Democracy in Crisis: The Juggalos March on Washington eclipses pro-Trump ‘Mother of All Rallies’

Illustration by Blair Gauntt

The political heat of 2017 has finally boiled all the political chants down to their essence. “Fuck that shit!”

More than a thousand juggalos — fans of the horror-art rap group the Insane Clown Posse (ICP) — chant this perfect refrain for our insane era in front of the Lincoln Memorial on Saturday, Sept. 16. Many of them are wearing clown paint on their faces or sporting tattoos or other signs that they are down with the clown.

Farris Haddad, who was introduced as “the motherfucking juggalawyer,” is speaking when the chant breaks out for probably the fifth or sixth time. “We’re talking about freaking music here. If this is allowed to stand, and so far it has been, then we definitely don’t live in a free society anymore,” he says.

He’s talking about the fact that the FBI has designated the juggalos as a “loosely organized hybrid gang” — a 2011 designation, which, juggalos say, has real consequences. One speaker at the rally, Jessica Bonometti, said she was fired from her job as a probation officer in Virginia because she liked ICP-related photos on her personal Facebook page. Another, Crystal Guerrero, said she lost custody of her children for going to an ICP show.

So Haddad, as juggalawyer, is trying to sue the FBI.

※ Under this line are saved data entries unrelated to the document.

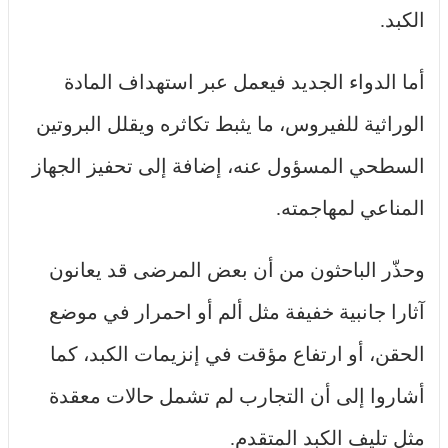
الكبد.
أما الدواء الجديد فيعمل عبر استهداف المادة
الوراثية للفيروس، ما يثبط تكاثره ويقلل البروتين
السطحي المسؤول عنه، إضافة إلى تحفيز الجهاز
المناعي لمهاجمته.
وحذّر الباحثون من أن بعض المرضى قد يعانون
آثارا جانبية خفيفة مثل ألم أو احمرار في موضع
الحقن، أو ارتفاع مؤقت في إنزيمات الكبد، كما
أشاروا إلى أن التجارب لم تشمل حالات معقدة
مثل تليف الكبد المتقدم.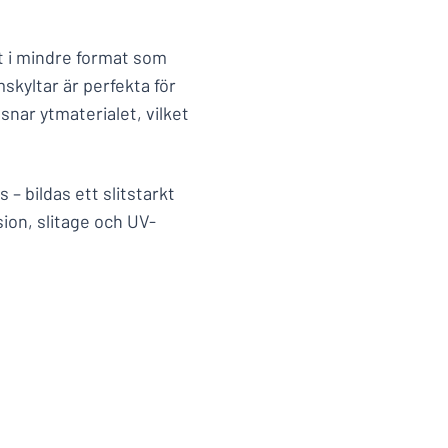
lt i mindre format som
skyltar är perfekta för
nar ytmaterialet, vilket
– bildas ett slitstarkt
ion, slitage och UV-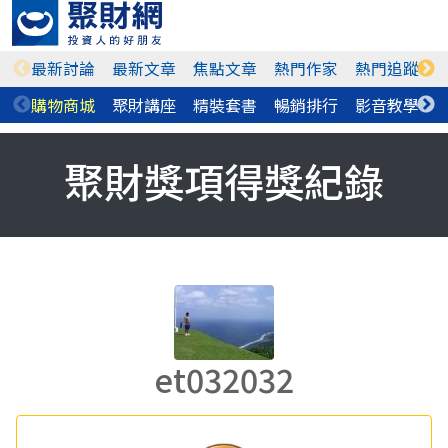
最新討論
最新文章
焦點文章
熱門作家
熱門追蹤
購物商城
聚財講座
精裝套書
暢銷排行
影音教學
聚財獎項得獎紀錄
et032032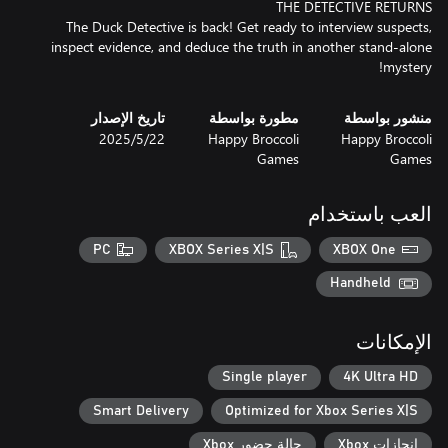
The Duck Detective is back! Get ready to interview suspects,
inspect evidence, and deduce the truth in another stand-alone
mystery!
منشور بواسطة
مطورة بواسطة
تاريخ الإصدار
Happy Broccoli
Happy Broccoli
22‏/5‏/2025
Games
Games
العب باستخدام
PC
XBOX Series X|S
XBOX One
Handheld
الإمكانات
Single player
4K Ultra HD
Smart Delivery
Optimized for Xbox Series X|S
إنجازات Xbox
حالة حضور Xbox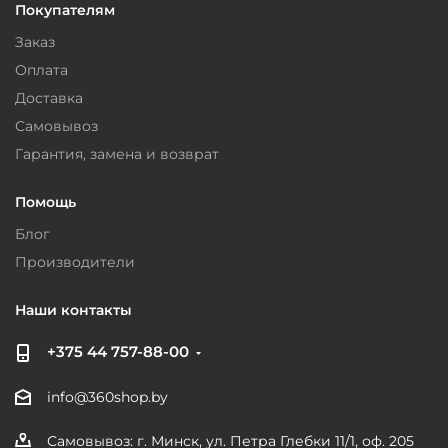
Покупателям
Заказ
Оплата
Доставка
Самовывоз
Гарантия, замена и возврат
Помощь
Блог
Производители
Наши контакты
+375 44 757-88-00
info@360shop.by
Самовывоз: г. Минск, ул. Петра Глебки 11/1, оф. 205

“The Federal Court in Detroit actually tried to dismiss our case twice now saying basically that the FBI did nothing legally wrong by gang-listing thousands of normal, everyday Americans.”

“Fuck that shit,” the crowd roars.

“That’s what we said, ‘Fuck that shit,’ Haddad says.

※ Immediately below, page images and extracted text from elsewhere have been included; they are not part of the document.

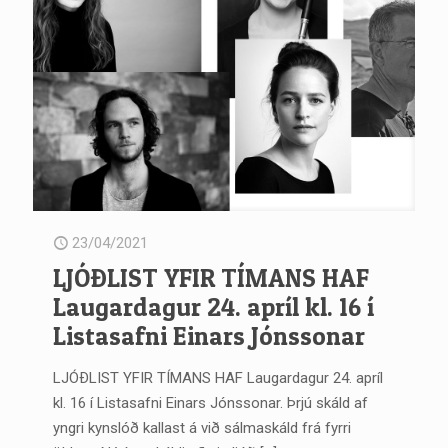
23/04/2021
LJÓÐLIST YFIR TÍMANS HAF
Laugardagur 24. apríl kl. 16 í
Listasafni Einars Jónssonar
LJÓÐLIST YFIR TÍMANS HAF Laugardagur 24. apríl
kl. 16 í Listasafni Einars Jónssonar. Þrjú skáld af
yngri kynslóð kallast á við sálmaskáld frá fyrri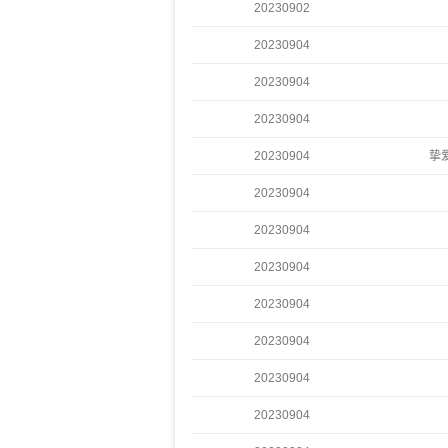
20230902
20230904
20230904
20230904
20230904
挚
20230904
20230904
20230904
20230904
20230904
20230904
20230904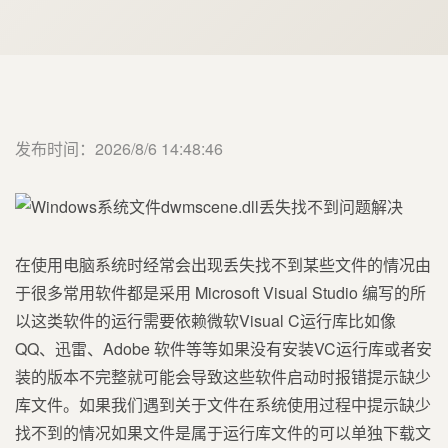
发布时间：2026/8/6 14:48:46
在使用电脑系统时经常会出现丢失找不到某些文件的情况由
于很多常用软件都是采用 Microsoft Visual Studio 编写的所
以这类软件的运行需要依赖微软Visual C运行库比如像
QQ、迅雷、Adobe 软件等等如果没有安装VC运行库或者安
装的版本不完整就可能会导致这些软件启动时报错提示缺少
库文件。如果我们遇到关于文件在系统使用过程中提示缺少
找不到的情况如果文件是属于运行库文件的可以单独下载文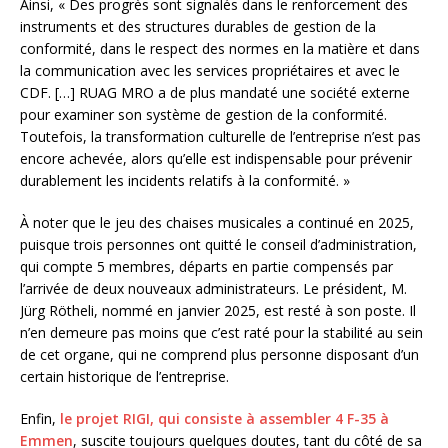
Ainsi, « Des progrès sont signalés dans le renforcement des
instruments et des structures durables de gestion de la
conformité, dans le respect des normes en la matière et dans
la communication avec les services propriétaires et avec le
CDF. […] RUAG MRO a de plus mandaté une société externe
pour examiner son système de gestion de la conformité.
Toutefois, la transformation culturelle de l’entreprise n’est pas
encore achevée, alors qu’elle est indispensable pour prévenir
durablement les incidents relatifs à la conformité. »
À noter que le jeu des chaises musicales a continué en 2025,
puisque trois personnes ont quitté le conseil d’administration,
qui compte 5 membres, départs en partie compensés par
l’arrivée de deux nouveaux administrateurs. Le président, M.
Jürg Rötheli, nommé en janvier 2025, est resté à son poste. Il
n’en demeure pas moins que c’est raté pour la stabilité au sein
de cet organe, qui ne comprend plus personne disposant d’un
certain historique de l’entreprise.
Enfin,
le projet RIGI, qui consiste à assembler 4 F-35 à
Emmen
, suscite toujours quelques doutes, tant du côté de sa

As Haddad tells the crowd that there is a new trial date, on Oct. 11 in Cincinnati, Chris Lopez, a man with a Van Dyke beard, long hair and a D.A.R.E. baseball hat, walks up and hands a sweatshirt and a sandwich to Michael Troy, who wears a suit and a red toboggan hat and sports a handlebar mustache.

They did not know each other.

“He’s like a brother I never met before,” Troy says, taking a bite of his sandwich.

“I give sandwiches to everybody,” Lopez says, opening up a cooler and showing me a couple dozen sandwiches.

“He gave me a jacket too, because it’s gonna get cold later,” Troy says.

Troy came from California on an overnight flight on Friday evening and is planning to leave Sunday morning. I ask him why he felt it was worth so much trouble and money, which for most people here is scarce.

“It’s my family,” he says. “Family has family’s back no matter what. They are there for each other in times of need.”

Maybe it is the California contingent that wears suits because a guy from Oakland who calls himself Ape also sports a suit beneath his clown makeup. He is part of a group called Struggalo Circus, which describes itself as “a ragtag and messy coalition between radicals and juggalos.”

One of Ape’s comrades, a black man, carries a sign that reads “Black Juggalos Matter.” There weren’t that many black juggalos. But, many juggalos and their supporters feel that class is at the center of the campaign against them.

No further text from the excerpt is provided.